(Supplied data Opens)

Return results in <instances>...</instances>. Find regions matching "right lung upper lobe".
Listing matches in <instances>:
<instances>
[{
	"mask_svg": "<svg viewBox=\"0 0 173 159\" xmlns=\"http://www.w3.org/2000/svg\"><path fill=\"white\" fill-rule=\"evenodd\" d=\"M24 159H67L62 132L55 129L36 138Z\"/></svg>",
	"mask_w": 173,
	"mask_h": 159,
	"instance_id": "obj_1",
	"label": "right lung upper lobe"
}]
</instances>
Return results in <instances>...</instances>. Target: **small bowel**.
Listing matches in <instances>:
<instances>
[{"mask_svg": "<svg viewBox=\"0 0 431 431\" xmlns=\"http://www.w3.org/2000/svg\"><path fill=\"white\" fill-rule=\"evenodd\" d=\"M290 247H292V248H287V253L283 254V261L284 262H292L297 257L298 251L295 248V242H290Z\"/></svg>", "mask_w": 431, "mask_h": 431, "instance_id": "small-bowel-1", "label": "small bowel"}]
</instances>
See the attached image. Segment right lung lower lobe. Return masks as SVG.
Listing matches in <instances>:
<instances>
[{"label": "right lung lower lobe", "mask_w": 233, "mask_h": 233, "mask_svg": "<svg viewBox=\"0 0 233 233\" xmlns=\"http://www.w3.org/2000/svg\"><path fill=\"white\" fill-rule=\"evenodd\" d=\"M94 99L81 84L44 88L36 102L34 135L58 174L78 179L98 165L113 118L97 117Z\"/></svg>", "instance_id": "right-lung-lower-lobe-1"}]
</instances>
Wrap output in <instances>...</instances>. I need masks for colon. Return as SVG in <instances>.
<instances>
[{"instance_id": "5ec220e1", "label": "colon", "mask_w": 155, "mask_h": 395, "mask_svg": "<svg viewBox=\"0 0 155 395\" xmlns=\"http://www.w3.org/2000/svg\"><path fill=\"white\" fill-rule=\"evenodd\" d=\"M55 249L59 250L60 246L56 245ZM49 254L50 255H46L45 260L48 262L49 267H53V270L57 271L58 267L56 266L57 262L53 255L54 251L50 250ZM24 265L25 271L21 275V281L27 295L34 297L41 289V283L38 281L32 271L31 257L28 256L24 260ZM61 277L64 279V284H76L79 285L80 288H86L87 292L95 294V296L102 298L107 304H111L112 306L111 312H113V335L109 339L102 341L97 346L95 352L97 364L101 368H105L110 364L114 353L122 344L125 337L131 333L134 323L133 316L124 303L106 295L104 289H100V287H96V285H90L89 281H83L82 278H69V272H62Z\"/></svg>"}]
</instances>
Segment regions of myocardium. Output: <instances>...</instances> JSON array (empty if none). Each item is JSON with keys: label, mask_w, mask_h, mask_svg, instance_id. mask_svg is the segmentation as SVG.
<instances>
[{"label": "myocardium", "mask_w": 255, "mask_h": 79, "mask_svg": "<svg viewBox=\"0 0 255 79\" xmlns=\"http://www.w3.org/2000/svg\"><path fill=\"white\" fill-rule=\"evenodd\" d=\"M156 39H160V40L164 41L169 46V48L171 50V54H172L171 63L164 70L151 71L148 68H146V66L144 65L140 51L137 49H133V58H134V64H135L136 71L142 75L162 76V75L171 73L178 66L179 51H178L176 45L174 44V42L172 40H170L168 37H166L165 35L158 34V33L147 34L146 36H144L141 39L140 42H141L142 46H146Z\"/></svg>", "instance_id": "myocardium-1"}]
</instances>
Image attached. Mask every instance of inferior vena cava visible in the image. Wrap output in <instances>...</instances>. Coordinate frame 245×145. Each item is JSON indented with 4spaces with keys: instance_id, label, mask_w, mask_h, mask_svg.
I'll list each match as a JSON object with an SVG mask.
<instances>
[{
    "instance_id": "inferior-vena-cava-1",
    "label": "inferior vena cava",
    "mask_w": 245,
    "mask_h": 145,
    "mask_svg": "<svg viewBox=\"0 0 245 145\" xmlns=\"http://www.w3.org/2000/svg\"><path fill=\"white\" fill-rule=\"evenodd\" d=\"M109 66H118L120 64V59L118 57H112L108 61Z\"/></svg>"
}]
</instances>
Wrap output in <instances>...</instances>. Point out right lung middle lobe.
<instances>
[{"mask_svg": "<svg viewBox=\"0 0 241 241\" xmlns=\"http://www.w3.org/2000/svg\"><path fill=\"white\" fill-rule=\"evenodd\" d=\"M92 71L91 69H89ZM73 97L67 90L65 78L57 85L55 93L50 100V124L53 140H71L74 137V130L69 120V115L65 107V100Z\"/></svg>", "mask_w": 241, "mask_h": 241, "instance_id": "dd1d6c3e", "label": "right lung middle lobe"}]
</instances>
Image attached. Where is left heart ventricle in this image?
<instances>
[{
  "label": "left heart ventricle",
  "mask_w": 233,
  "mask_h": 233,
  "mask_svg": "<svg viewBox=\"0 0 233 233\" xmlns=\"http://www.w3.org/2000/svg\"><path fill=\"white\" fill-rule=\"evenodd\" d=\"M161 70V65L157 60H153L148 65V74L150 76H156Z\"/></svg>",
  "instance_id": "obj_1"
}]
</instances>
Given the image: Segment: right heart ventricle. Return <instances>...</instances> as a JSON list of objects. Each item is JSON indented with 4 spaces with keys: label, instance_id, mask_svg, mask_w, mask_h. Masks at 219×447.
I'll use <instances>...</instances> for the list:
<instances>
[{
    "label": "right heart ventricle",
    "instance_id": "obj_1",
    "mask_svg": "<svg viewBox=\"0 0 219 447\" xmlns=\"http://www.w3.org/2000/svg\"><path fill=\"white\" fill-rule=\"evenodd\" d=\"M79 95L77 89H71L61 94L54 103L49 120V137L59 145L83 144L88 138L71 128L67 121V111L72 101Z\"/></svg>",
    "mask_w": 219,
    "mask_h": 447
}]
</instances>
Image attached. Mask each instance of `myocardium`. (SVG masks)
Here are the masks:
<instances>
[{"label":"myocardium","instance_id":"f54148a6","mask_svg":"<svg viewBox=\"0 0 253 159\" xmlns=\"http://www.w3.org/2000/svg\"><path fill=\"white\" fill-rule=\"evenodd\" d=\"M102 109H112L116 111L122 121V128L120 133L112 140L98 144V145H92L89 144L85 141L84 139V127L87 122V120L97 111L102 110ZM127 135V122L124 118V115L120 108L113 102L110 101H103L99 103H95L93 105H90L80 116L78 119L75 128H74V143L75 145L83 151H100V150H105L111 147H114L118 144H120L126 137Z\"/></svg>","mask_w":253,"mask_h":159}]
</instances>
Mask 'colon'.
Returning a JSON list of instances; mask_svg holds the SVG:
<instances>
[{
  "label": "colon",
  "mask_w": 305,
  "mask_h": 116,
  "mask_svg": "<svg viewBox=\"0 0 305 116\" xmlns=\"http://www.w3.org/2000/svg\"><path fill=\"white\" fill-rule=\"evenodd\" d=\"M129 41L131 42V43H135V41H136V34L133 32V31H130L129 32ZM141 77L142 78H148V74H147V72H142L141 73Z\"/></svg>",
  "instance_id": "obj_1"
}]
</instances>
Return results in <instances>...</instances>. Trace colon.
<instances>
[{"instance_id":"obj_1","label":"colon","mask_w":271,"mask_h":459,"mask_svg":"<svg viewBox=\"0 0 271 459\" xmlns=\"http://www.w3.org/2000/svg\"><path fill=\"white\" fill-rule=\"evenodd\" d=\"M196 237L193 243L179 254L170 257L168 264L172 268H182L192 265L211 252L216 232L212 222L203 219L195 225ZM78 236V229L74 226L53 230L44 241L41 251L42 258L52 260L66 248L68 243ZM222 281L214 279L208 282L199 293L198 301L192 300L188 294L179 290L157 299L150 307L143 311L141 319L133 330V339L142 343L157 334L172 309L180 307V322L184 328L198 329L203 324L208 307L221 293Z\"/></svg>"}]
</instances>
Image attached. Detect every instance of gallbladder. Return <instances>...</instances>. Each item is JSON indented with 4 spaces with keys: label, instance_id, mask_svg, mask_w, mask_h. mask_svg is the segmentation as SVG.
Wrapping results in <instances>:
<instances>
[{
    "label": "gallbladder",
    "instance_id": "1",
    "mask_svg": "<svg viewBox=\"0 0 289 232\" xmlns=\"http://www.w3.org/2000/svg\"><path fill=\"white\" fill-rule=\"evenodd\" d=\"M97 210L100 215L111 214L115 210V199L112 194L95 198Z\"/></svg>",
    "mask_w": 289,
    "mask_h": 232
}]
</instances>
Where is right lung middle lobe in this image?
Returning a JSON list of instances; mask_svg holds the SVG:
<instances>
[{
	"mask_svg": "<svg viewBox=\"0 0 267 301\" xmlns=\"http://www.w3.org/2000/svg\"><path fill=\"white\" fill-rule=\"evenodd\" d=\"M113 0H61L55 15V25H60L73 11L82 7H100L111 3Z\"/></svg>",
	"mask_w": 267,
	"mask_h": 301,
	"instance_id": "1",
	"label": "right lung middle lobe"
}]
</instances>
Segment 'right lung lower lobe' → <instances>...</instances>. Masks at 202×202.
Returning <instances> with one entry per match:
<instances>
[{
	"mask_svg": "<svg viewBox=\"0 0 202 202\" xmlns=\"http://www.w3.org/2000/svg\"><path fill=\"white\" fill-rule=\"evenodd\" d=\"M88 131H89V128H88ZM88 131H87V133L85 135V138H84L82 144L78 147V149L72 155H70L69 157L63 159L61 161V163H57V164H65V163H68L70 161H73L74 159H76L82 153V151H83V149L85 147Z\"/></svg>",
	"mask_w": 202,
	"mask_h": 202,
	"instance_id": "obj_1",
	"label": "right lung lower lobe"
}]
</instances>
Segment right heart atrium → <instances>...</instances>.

(Supplied data Closes)

→ What you have to do
Start at the line with "Segment 'right lung" and stop at the end of the records. Write those lines out exactly and add nothing.

→ Exercise output
Segment 'right lung lower lobe' → <instances>...</instances>. Masks at 202×202.
Returning <instances> with one entry per match:
<instances>
[{
	"mask_svg": "<svg viewBox=\"0 0 202 202\" xmlns=\"http://www.w3.org/2000/svg\"><path fill=\"white\" fill-rule=\"evenodd\" d=\"M88 131H89V128H88ZM88 131H87V133L85 135V138H84L82 144L78 147V149L72 155H70L69 157L63 159L61 161V163H57V164H65V163H68L70 161H73L74 159H76L82 153V151H83V149L85 147Z\"/></svg>",
	"mask_w": 202,
	"mask_h": 202,
	"instance_id": "obj_1",
	"label": "right lung lower lobe"
}]
</instances>
Segment right heart atrium → <instances>...</instances>.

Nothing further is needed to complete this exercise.